● **What you should do**: Search the data for the string "bericht", and report each line where it is found.

┄┄┄┄┄┄

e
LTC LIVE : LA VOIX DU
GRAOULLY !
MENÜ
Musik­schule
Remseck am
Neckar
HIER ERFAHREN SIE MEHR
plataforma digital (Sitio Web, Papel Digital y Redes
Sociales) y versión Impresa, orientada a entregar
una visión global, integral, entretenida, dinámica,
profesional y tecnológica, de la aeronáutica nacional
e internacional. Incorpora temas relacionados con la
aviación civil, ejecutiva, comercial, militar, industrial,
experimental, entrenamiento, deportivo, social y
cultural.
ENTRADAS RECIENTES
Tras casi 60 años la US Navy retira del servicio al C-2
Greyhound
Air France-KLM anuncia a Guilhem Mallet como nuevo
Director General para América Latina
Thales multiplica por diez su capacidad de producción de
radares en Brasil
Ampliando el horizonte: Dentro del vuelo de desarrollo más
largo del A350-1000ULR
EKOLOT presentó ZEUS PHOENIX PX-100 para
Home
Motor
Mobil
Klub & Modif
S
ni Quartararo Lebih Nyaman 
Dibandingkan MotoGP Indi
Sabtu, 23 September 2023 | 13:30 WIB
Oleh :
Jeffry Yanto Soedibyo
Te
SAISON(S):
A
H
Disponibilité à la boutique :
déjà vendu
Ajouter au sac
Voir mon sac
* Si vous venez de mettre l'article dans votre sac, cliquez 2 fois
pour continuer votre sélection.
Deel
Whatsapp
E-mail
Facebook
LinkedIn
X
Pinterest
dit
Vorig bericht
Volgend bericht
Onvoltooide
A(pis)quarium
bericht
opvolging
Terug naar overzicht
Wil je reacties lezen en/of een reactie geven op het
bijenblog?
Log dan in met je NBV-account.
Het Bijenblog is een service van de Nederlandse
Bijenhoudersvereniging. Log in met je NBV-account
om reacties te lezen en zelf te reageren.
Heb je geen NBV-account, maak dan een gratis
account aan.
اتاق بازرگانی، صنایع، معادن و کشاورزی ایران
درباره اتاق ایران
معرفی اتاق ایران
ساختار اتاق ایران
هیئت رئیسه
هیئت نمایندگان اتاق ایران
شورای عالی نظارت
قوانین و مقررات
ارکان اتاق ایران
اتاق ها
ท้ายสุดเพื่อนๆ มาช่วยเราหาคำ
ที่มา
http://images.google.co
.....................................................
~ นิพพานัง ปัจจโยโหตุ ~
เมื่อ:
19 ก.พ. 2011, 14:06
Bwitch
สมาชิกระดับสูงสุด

┄┄┄┄┄┄

● **Task solution**:
Vorig bericht
Volgend bericht
bericht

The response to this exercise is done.